Neural Networks from scratch using Numpy !

Neural Network with Custom Implementation in Python

A Simple Neural Network Library for Multi-Layer Perceptron (MLP) using NumPy

This project stems from my curiosity and passion for translating mathematical equations into practical applications. Inspired by resources such as The Independent Code, Andrew Ng's Machine Learning course, StatQuest, and 3Blue1Brown. The implementation utilizes NumPy , providing a straightforward look into the workings of a multi-layer perceptron. (No Libraries used !)

check out math here : Neural Network Math by Rohan Dhiman

  • Import Libraries: Import NumPy, Keras for MNIST, and Matplotlib.

  • Define Dense Class: Custom class for a fully connected layer with random weights and biases.

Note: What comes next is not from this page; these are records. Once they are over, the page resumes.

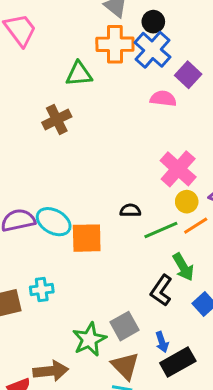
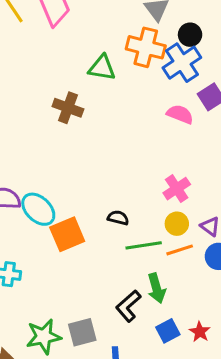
brown cross: (57, 120) -> (68, 108), turned 32
pink cross: (178, 169) -> (177, 189), size x0.7
orange square: (87, 238) -> (67, 234), turned -36

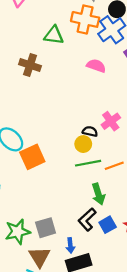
pink semicircle: (180, 114) -> (96, 66), moved
black semicircle: (118, 218) -> (90, 131), moved
yellow circle: (177, 224) -> (83, 144), moved
black L-shape: (128, 306) -> (87, 219), moved

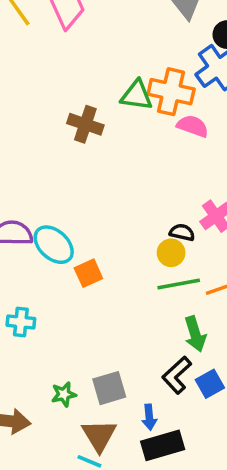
orange cross: (85, 19) -> (171, 92), moved
green triangle: (54, 35) -> (137, 95), moved
orange square: (32, 157) -> (88, 273), size x0.7
green star: (18, 232) -> (64, 394), size x0.6

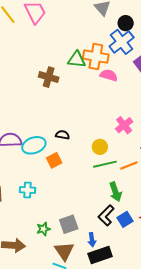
black semicircle: (182, 232) -> (62, 135), moved
cyan ellipse: (54, 245) -> (34, 145), turned -60
cyan cross: (21, 322) -> (27, 190), moved

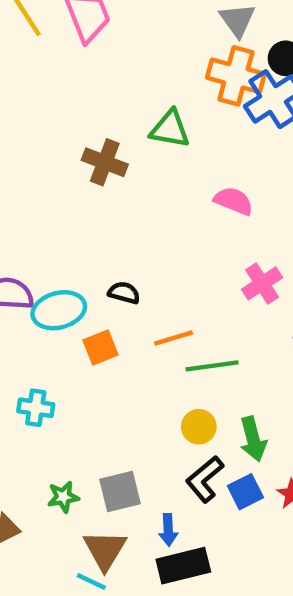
orange cross: (96, 57) -> (236, 76), moved
pink semicircle: (109, 75) -> (234, 201), moved
yellow circle: (100, 147) -> (199, 427), moved
orange line: (129, 165) -> (174, 338), moved
green arrow: (115, 192) -> (253, 439), moved

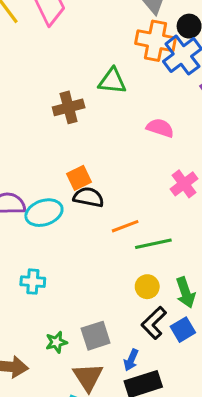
brown cross: (105, 162) -> (69, 107), turned -32
black semicircle: (124, 293) -> (88, 197), size x1.4
orange square: (100, 348) -> (79, 178), moved
blue arrow: (168, 530) -> (131, 360), turned 30

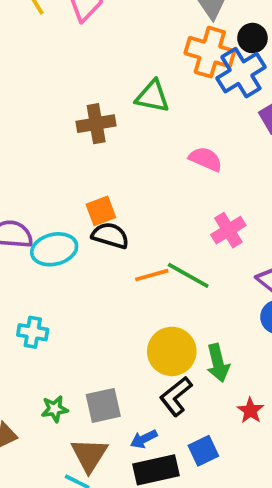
green line: (153, 244) -> (188, 275), moved, turned 36
yellow circle: (147, 287) -> (172, 351), size x1.6
blue square: (183, 330) -> (203, 451), moved
blue arrow: (131, 360) -> (144, 439), turned 35

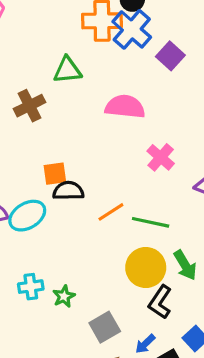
pink semicircle: (206, 159) -> (125, 107), size x1.4
orange square: (101, 211) -> (55, 174), turned 30
green line: (188, 275) -> (151, 222), moved
green star: (55, 409) -> (64, 296), moved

  • Define Activation Class: Encapsulation of activation functions for forward and backward propagation.

  • Implement Tanh Activation: Subclass of Activation for the tanh activation function.

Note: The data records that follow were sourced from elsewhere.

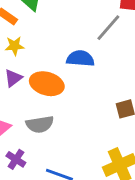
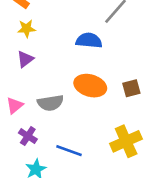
orange ellipse: (47, 84) -> (90, 86), moved

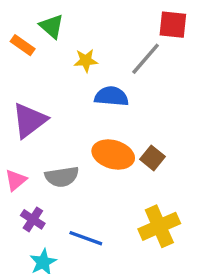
yellow star: (27, 29) -> (86, 61), moved
purple triangle: (25, 59) -> (29, 120), size x1.6
brown square: (131, 88) -> (152, 158), moved, turned -36

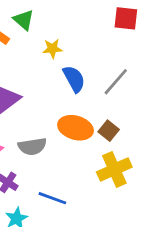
gray line: (146, 59) -> (116, 82), moved
blue semicircle: (111, 96) -> (74, 79), turned 56
yellow cross: (159, 226) -> (114, 169), moved

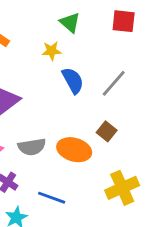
green triangle: (24, 20) -> (70, 23), moved
orange ellipse: (75, 128) -> (74, 150), moved
yellow cross: (114, 169) -> (122, 188), moved

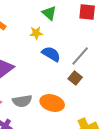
blue semicircle: (73, 80) -> (51, 54), turned -30
brown square: (107, 131) -> (75, 78), moved

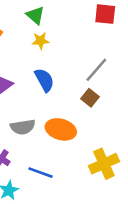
green triangle: (49, 13) -> (35, 15), moved
blue semicircle: (51, 54) -> (44, 80), moved, turned 30

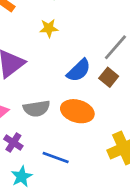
yellow star: (41, 41) -> (49, 28), moved
blue semicircle: (44, 80) -> (79, 70), moved, turned 75

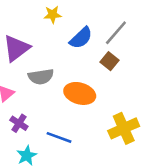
blue semicircle: (79, 70) -> (81, 38), moved
gray semicircle: (37, 108) -> (41, 77), moved

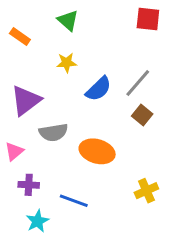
brown square: (109, 61) -> (142, 115), moved
purple cross: (19, 123) -> (29, 185), turned -30
yellow cross: (124, 128) -> (146, 191), size x0.7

  • Define Loss Functions: MSE and its derivative for error calculation.

  • Implement Predict Function: Function for predicting output by forward propagation through network layers.

  • Implement Training Function: Train the neural network by iterating epochs, calculating error, and updating weightsgradient descent.

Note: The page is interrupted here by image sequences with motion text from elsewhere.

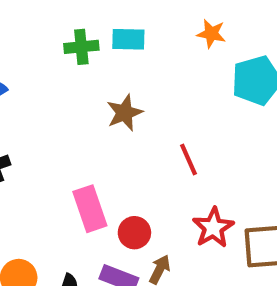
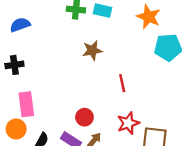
orange star: (211, 34) -> (149, 17), size x1.5
pink rectangle: (90, 209) -> (26, 104), moved

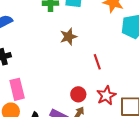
red circle: (84, 117) -> (78, 94), moved

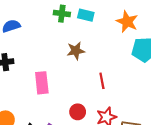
pink rectangle: (17, 89) -> (42, 83), moved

  • Preprocess Data: Reshape, normalize, and convert labels for data preprocessing.

  • Loading and Preprocessing MNIST Dataset: Load and preprocess MNIST training and testing data.

  • Initialize and Train Neural Network: Create and train the neural network with specified layers.

  • Test and Visualize Results: Iterate through the test dataset, make predictions, and visualize with Matplotlib.

Dense Layer

Dense Class


class Dense():
    def __init__(self, i, j):
        Initialize the Dense layer with random weights and biases.

        - i (int): Number of input neurons.
        - j (int): Number of output neurons.

        - weights (numpy array): Randomly initialized weights.
        - biases (numpy array): Randomly initialized biases.
        self.weights = np.random.randn(j, i)
        self.biases = np.random.randn(j, 1)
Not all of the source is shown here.